* [Activity] Scan the data below and report how many lines include the word "bbox". Nothing else is wanted.

* [Extracted data]

──────────────────────────────

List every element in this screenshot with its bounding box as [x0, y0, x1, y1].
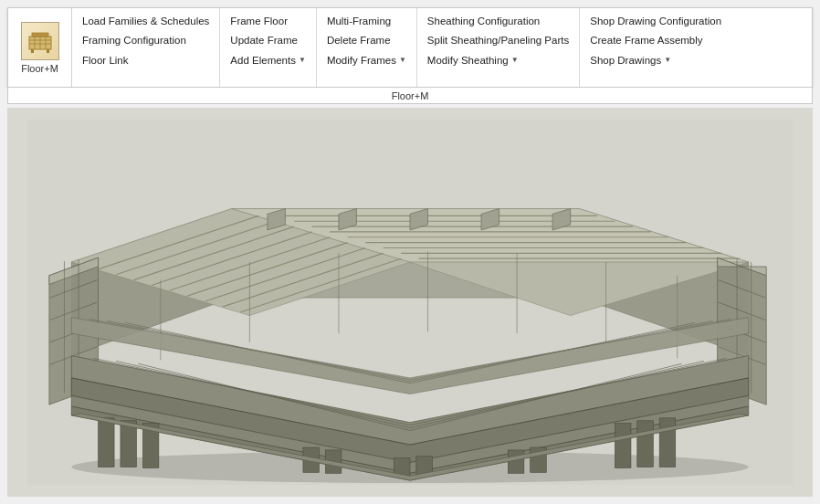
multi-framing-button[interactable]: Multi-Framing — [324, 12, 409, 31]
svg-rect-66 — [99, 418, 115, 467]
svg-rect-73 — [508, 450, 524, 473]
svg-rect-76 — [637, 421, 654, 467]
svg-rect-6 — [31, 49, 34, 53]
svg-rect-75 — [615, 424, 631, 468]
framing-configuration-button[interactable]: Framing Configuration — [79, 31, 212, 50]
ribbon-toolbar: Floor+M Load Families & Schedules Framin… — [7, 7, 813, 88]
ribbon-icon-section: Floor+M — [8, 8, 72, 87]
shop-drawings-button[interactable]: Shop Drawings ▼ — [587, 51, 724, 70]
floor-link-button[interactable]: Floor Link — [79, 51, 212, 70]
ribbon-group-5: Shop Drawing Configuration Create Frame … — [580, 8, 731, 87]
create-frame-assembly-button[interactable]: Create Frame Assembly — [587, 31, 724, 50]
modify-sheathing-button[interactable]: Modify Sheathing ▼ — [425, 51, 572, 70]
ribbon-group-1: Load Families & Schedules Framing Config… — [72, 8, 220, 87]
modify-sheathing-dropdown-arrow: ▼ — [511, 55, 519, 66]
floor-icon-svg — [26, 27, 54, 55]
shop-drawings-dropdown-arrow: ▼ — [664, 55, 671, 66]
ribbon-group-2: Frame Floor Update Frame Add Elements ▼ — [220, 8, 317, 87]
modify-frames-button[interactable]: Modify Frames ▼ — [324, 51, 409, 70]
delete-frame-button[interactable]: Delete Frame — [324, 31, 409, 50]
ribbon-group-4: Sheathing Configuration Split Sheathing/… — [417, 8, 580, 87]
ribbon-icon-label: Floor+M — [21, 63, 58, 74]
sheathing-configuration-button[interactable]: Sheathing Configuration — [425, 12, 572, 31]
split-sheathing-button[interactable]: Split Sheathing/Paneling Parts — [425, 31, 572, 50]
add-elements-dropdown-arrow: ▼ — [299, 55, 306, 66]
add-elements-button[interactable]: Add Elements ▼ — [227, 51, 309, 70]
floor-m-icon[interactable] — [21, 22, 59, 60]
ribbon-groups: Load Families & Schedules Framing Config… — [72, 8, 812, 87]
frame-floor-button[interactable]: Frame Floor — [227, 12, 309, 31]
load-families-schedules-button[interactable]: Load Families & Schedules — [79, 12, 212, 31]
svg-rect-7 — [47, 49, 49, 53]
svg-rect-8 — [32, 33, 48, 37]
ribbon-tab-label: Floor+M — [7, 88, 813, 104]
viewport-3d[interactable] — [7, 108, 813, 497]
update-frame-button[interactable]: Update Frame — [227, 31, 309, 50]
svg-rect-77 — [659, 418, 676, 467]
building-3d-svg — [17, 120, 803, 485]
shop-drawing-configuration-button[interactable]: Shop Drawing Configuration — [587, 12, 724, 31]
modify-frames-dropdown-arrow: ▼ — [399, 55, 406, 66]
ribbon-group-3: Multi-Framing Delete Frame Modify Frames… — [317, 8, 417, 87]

──────────────────────────────

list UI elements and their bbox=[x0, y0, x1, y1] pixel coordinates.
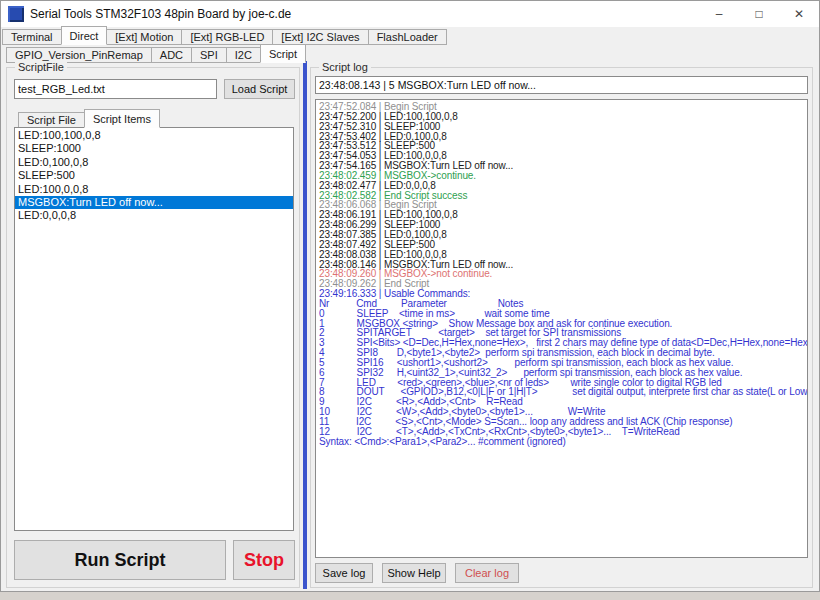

──────────────────────────────

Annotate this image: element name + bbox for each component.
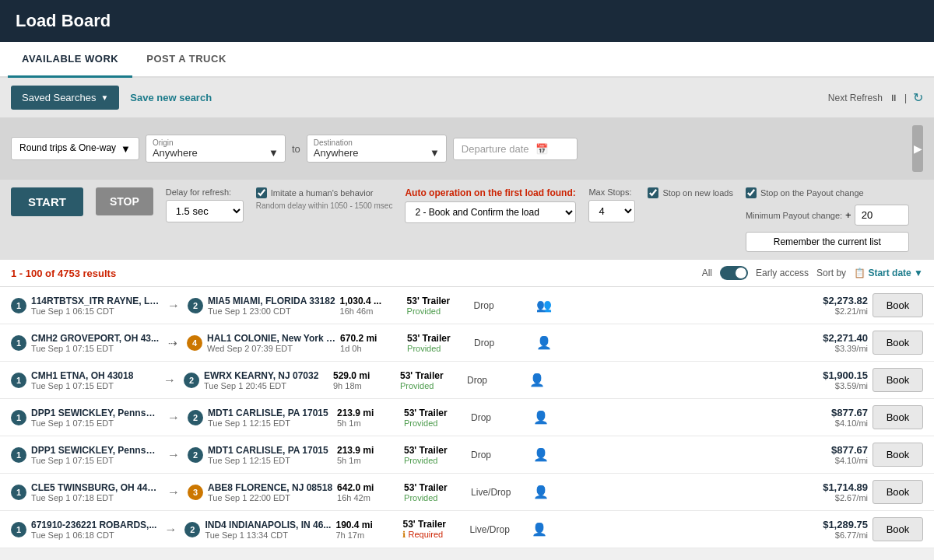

──────────────────────────────

* [The answer] 2